Remote work stresses the parts of a connection home plans are weakest at: upload (for calls and file sharing) and consistency (for VPN and cloud apps). Raw download speed is rarely the bottleneck.
What you need
- Per remote worker: ~25 Mbps down, 5–10 Mbps up
- Video calls: stable upload + low jitter (see speed for video calls)
- VPN: expect some speed/ping overhead — test both ways
- Multiple workers + kids streaming: 100–300 Mbps total
Make it reliable
- Use wired Ethernet for your main work device.
- Prioritise your work device with router QoS.
- Check upload, ping and jitter — not just download — with a quick test.
- If it's slow, work through the improvement guide.
Frequently asked questions
What internet speed is good for working from home?

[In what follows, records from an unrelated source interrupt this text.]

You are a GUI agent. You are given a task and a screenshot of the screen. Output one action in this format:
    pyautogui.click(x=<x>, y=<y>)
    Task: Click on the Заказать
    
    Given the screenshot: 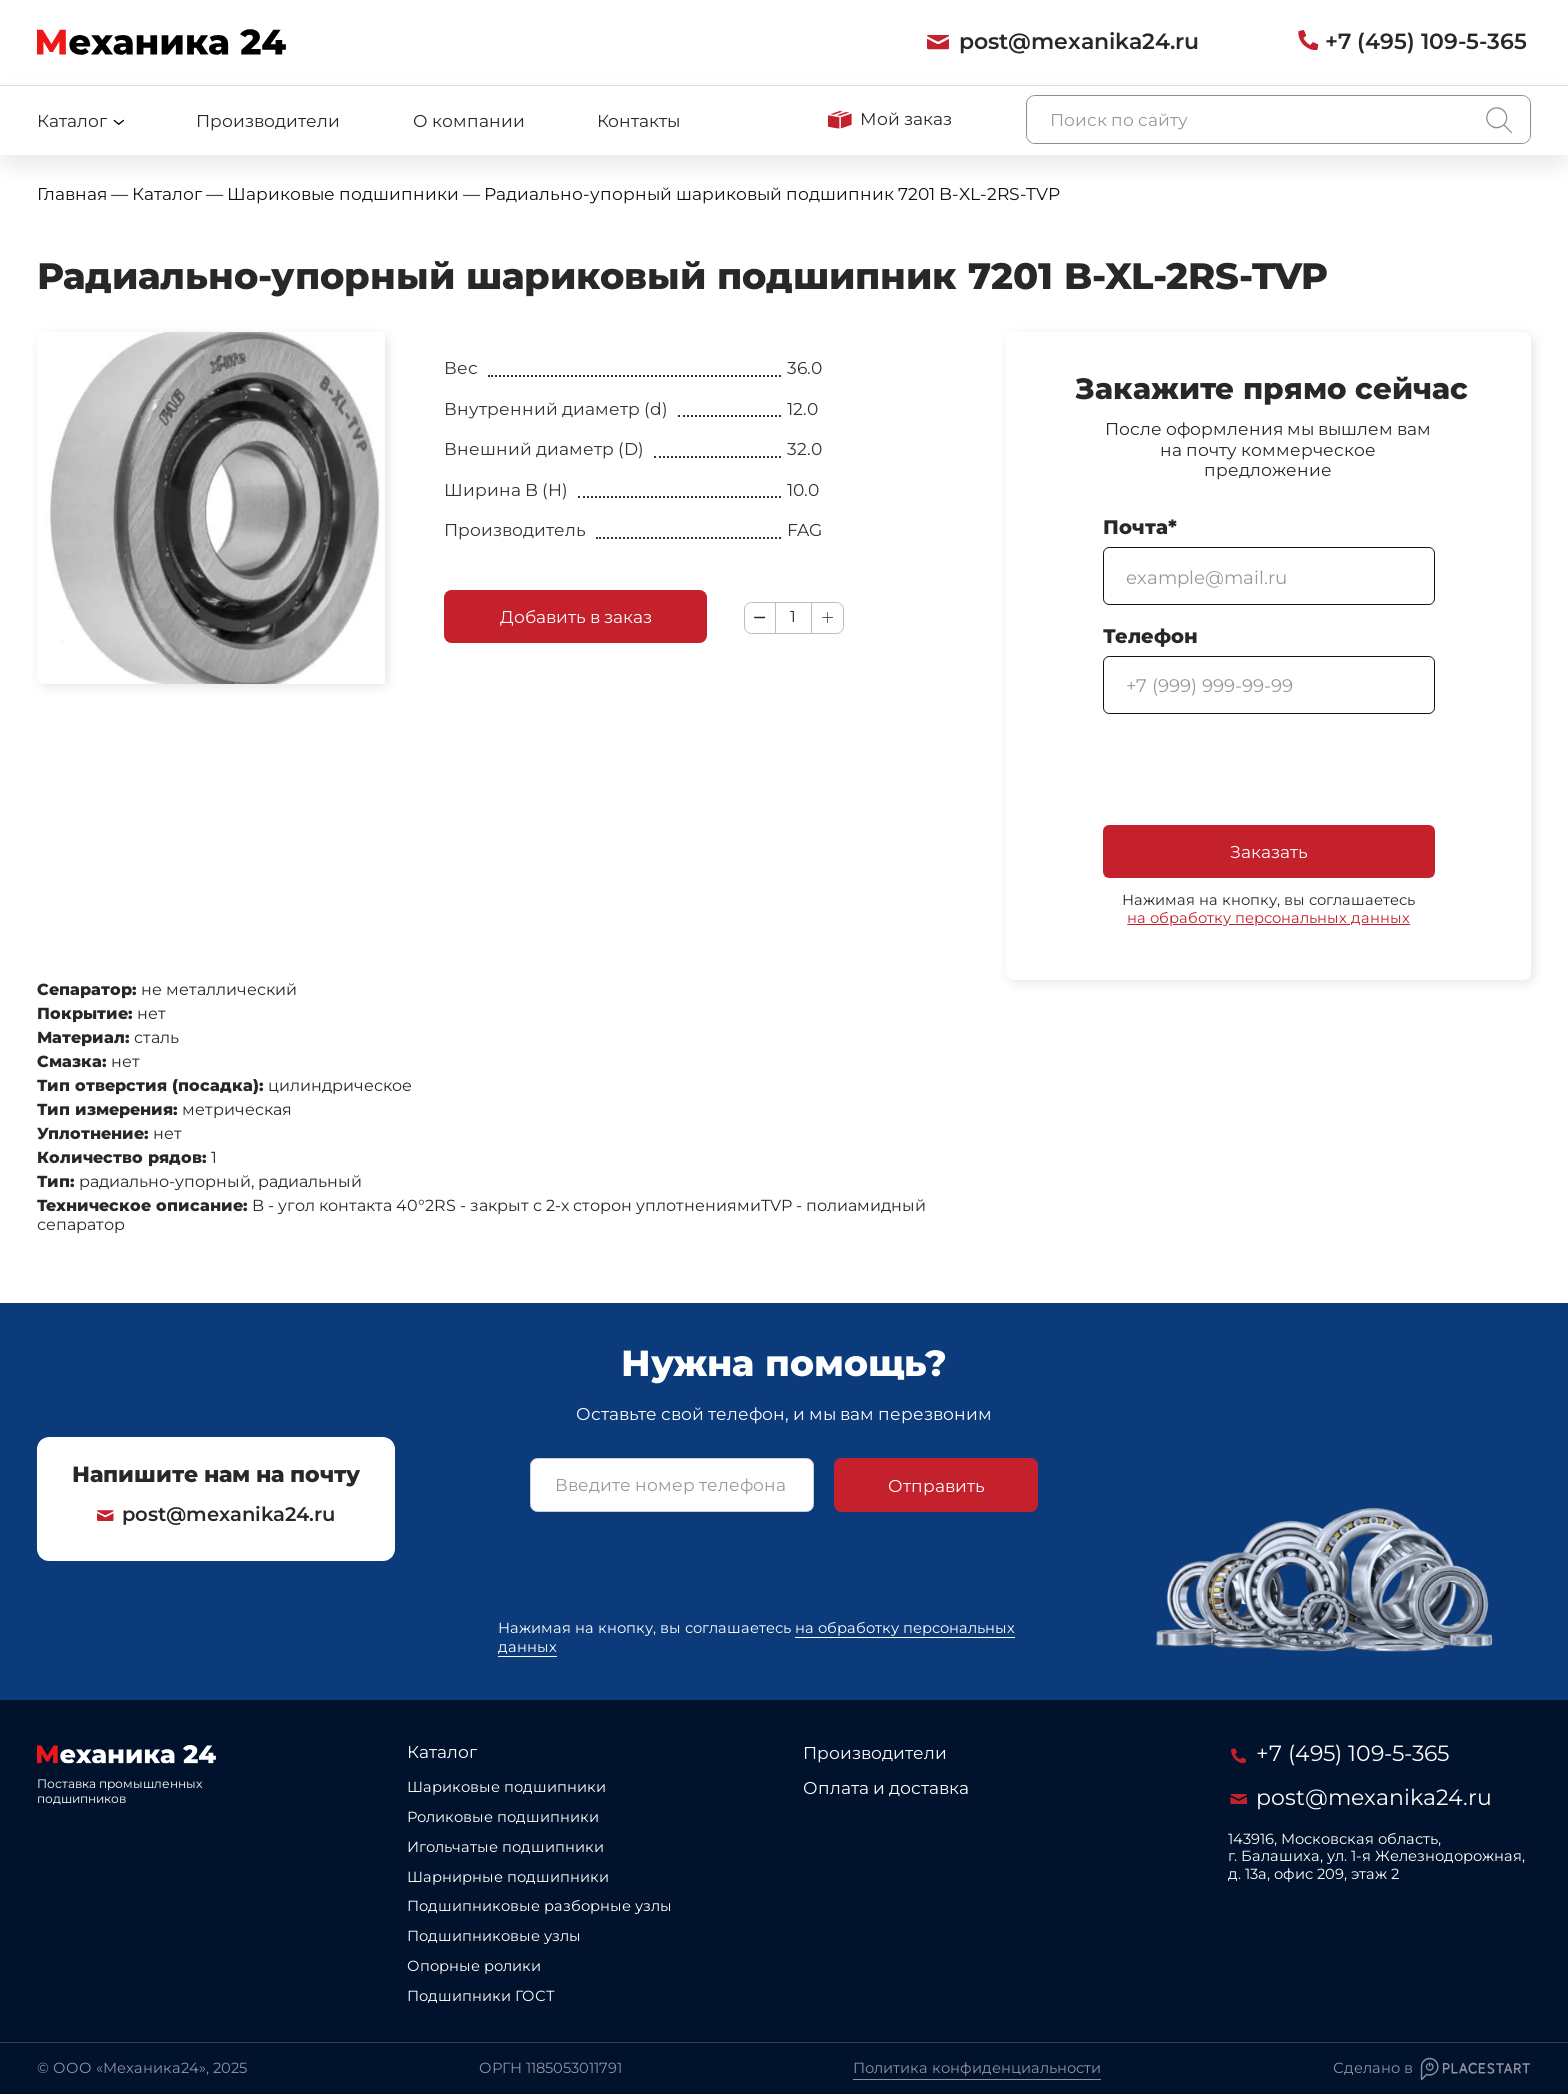 What is the action you would take?
    pyautogui.click(x=1269, y=851)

For one person: 25 Mbps download and 5–10 Mbps upload is comfortable for calls, VPN and cloud apps. Households with multiple remote workers should aim for 100 Mbps+.

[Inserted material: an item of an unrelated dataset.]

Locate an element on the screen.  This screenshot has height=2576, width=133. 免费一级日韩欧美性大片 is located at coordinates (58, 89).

Why does my VPN make the internet slower?
A VPN adds encryption overhead and routes traffic through a remote server, which can reduce speed and raise ping. Test with and without the VPN to measure the impact.
Is upload important for remote work?
Yes — video calls, cloud backups, and sending large files all rely on upload, which is often the limiting factor on home plans.